On LessWrong.com, it will probably (later, but not yet, not sure whether we’ll get to it this week), show an indicator that a commenter has been rate limited. (It’s fairly easy to do this when you open a comment-box to reply to them, there are some performance concerns for checking-to-display it on
I plan to add a list of rate-limited users to lesswrong.com/moderation. I think there’s a decent chance that goes live within a day or so.
A lot of this is that the set of “all moderation posts” covers a wide range of topics and the potential set “all rate limited users” might include a wide diversity of users, making me reluctant to commit upfront to not rate limits apply blanketly across the board on moderation posts.

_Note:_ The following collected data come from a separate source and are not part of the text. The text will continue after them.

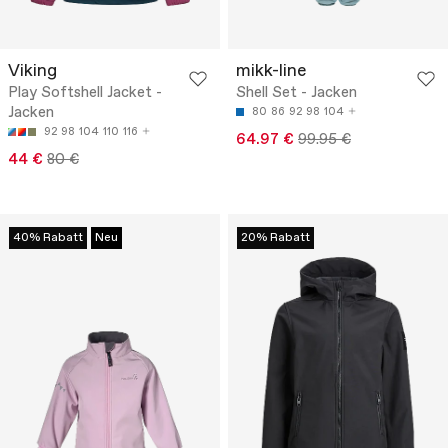
Viking
mikk-line
Play Softshell Jacket -
Shell Set - Jacken
Jacken
80
86
92
98
104
92
98
104
110
116
64.97 €
99.95 €
44 €
80 €
40% Rabatt
Neu
20% Rabatt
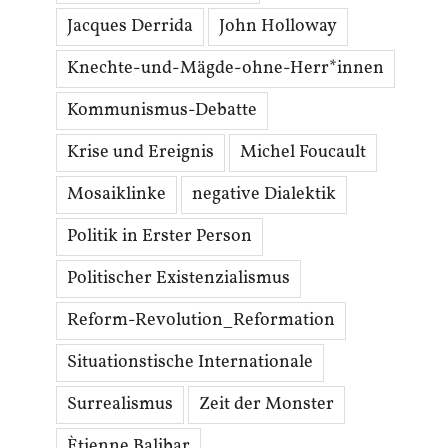
Jacques Derrida
John Holloway
Knechte-und-Mägde-ohne-Herr*innen
Kommunismus-Debatte
Krise und Ereignis
Michel Foucault
Mosaiklinke
negative Dialektik
Politik in Erster Person
Politischer Existenzialismus
Reform-Revolution_Reformation
Situationstische Internationale
Surrealismus
Zeit der Monster
Ètienne Balibar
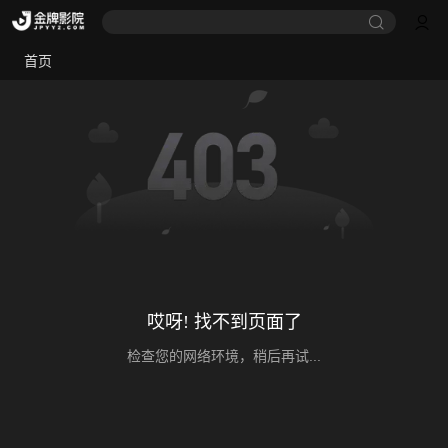
首页
哎呀! 找不到页面了
检查您的网络环境，稍后再试...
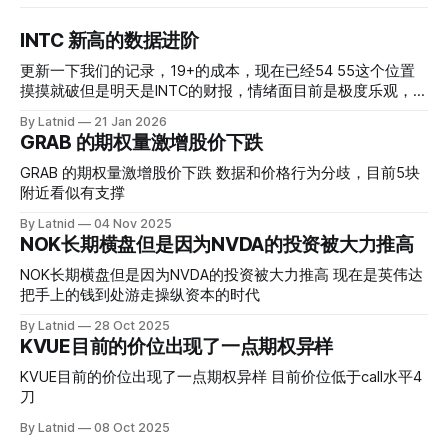
INTC 新高的数据进阶
更新一下我们的记录，19+的成本，现在已经54 55这个位置
摸摸就破但是明天是INTC的财报，情绪面目前是极度乐观，反
而应该谨慎，数据很明显偏向多头，47的put也存在，位置就
By Latnid
21 Jan 2026
是突破前的支撑CC感觉可以做，放远些, 因为18A的经验还未
GRAB 的期权量激增股价下跌
真正得到普遍大众的关注，当然财报可以继续出新消息顶一下
压力位置。 数据在70驻扎 整体呈现 47 – 60 短期位置
GRAB 的期权量激增股价下跌 数据和价格行为分歧，目前5块
附近看似有支撑
By Latnid
04 Nov 2025
NOK长期横盘但是因为NVDA的投资被大力推高
NOK长期横盘但是因为NVDA的投资被大力推高 现在是英伟达
把手上的钱到处游走操纵资本的时代
By Latnid
28 Oct 2025
KVUE目前的价位出现了一点期权异样
KVUE目前的价位出现了一点期权异样 目前价位低于call水平4
刀
By Latnid
08 Oct 2025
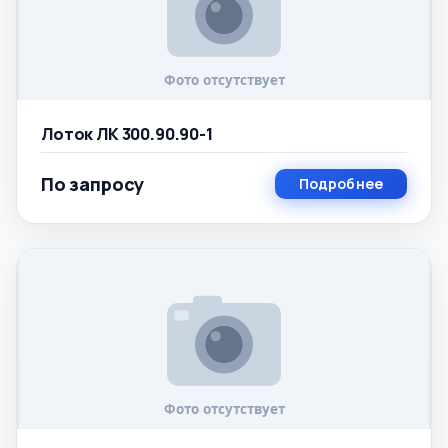
Лоток ЛК 300.90.90-1
По запросу
Подробнее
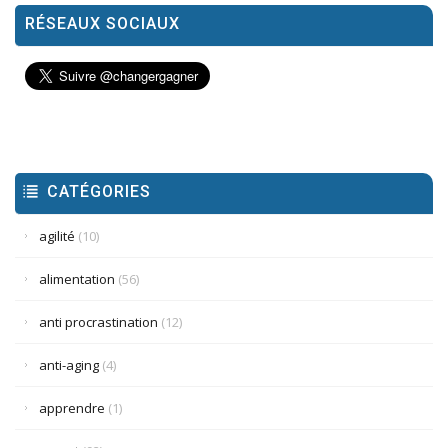
RÉSEAUX SOCIAUX
CATÉGORIES
agilité
(10)
alimentation
(56)
anti procrastination
(12)
anti-aging
(4)
apprendre
(1)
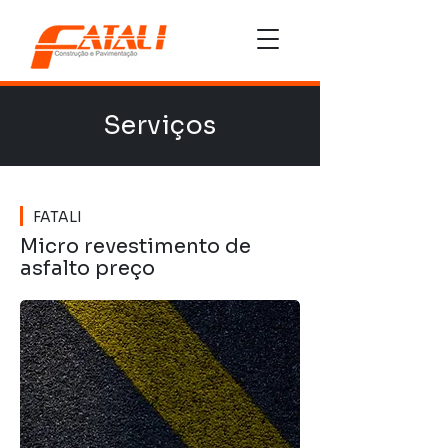
Serviços
FATALI
Micro revestimento de
asfalto preço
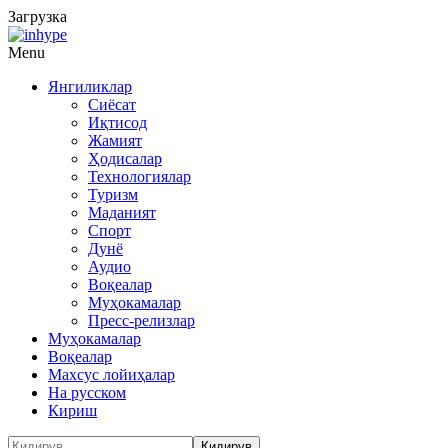
Загрузка
Menu
Янгиликлар
Сиёсат
Иқтисод
Жамият
Ҳодисалар
Технологиялар
Туризм
Маданият
Спорт
Дунё
Аудио
Воқеалар
Муҳокамалар
Пресс-релизлар
Муҳокамалар
Воқеалар
Махсус лойиҳалар
На русском
Кириш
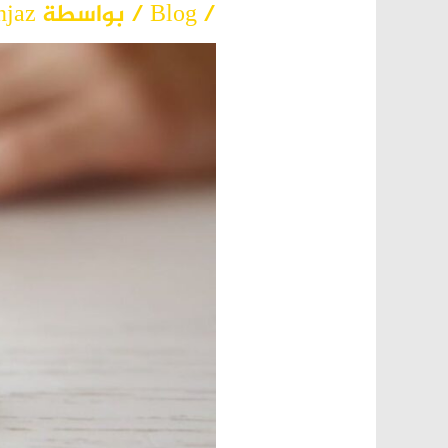
/
Blog
/ بواسطة
njaz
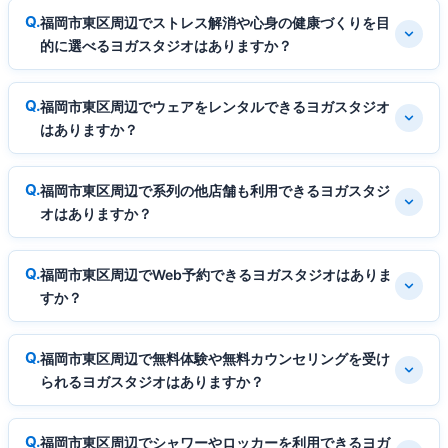
福岡市東区周辺でストレス解消や心身の健康づくりを目
的に選べるヨガスタジオはありますか？
福岡市東区周辺でウェアをレンタルできるヨガスタジオ
はありますか？
福岡市東区周辺で系列の他店舗も利用できるヨガスタジ
オはありますか？
福岡市東区周辺でWeb予約できるヨガスタジオはありま
すか？
福岡市東区周辺で無料体験や無料カウンセリングを受け
られるヨガスタジオはありますか？
福岡市東区周辺でシャワーやロッカーを利用できるヨガ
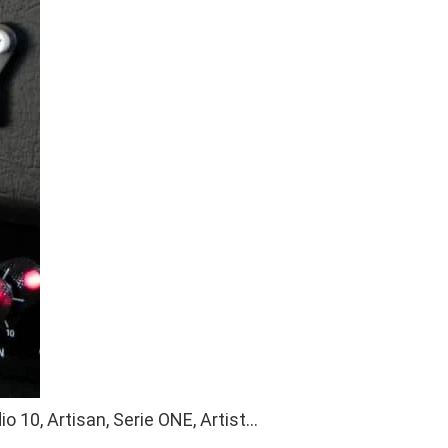
o 10, Artisan, Serie ONE, Artist…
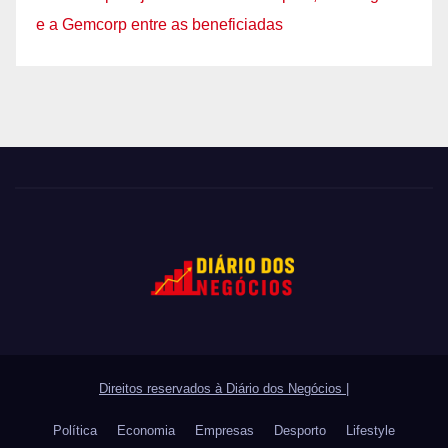
e a Gemcorp entre as beneficiadas
Direitos reservados à Diário dos Negócios
|
Política
Economia
Empresas
Desporto
Lifestyle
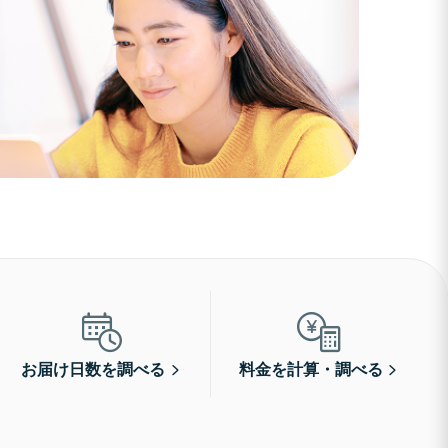
お届け日数を調べる
料金を計算・調べる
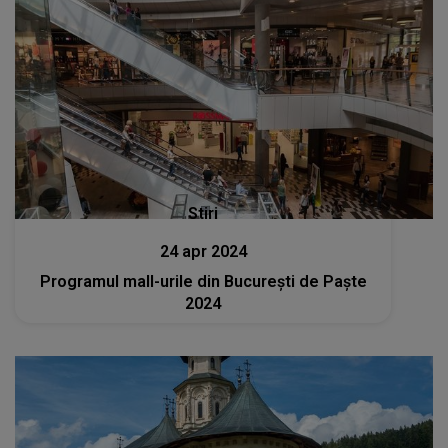
Stiri
24 apr 2024
Programul mall-urile din București de Paște
2024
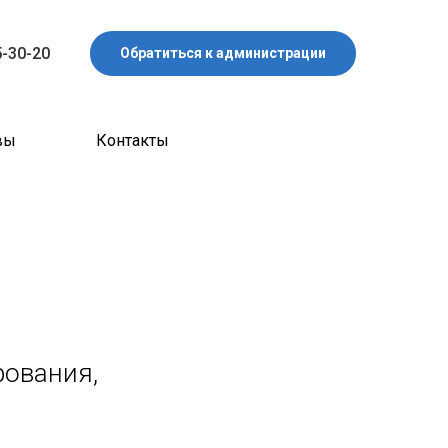
5-30-20
Обратиться к администрации
вы
Контакты
ования,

The concern about excluding people from conversations that affect whether they get to speak is a valid consideration, but I think there are others too. Chiefly, people are likely rate limited primarily because they get in the way of productive conversation, and in so far as I care about moderation conversations going well, I might want to continue to exclude rate limited users there.
Note that there are ways, albeit with friction, for people to get to weigh in on moderation questions freely. If it seemed necessary, I’d be down with creating special un-rate-limited side-posts for moderation posts.
I am realizing that what seems reasonable here will depend on your conception of rate limits. A couple of conceptions you might have:
You’re currently not producing stuff that meets the bar for LessWrong, but you’re writing a lot, so we’ll rate limit you as a warning with teeth to up your quality.
We would have / are close to banning you, however we think rate limits might serve either as
a sufficient disincentive against the actions we dislike
a restriction that simply stops you getting into unproductive things, e.g. Demon Threads
Regarding 2., a banned user wouldn’t get to participate in moderation discussions either, so under that frame, it’s not clear rate limited users should get to. I guess it really depends if it was more of a warning / light rate ban or something more severe, close to an actual ban.
I can say more here, not exactly a complete thought. Will do so if people are interested.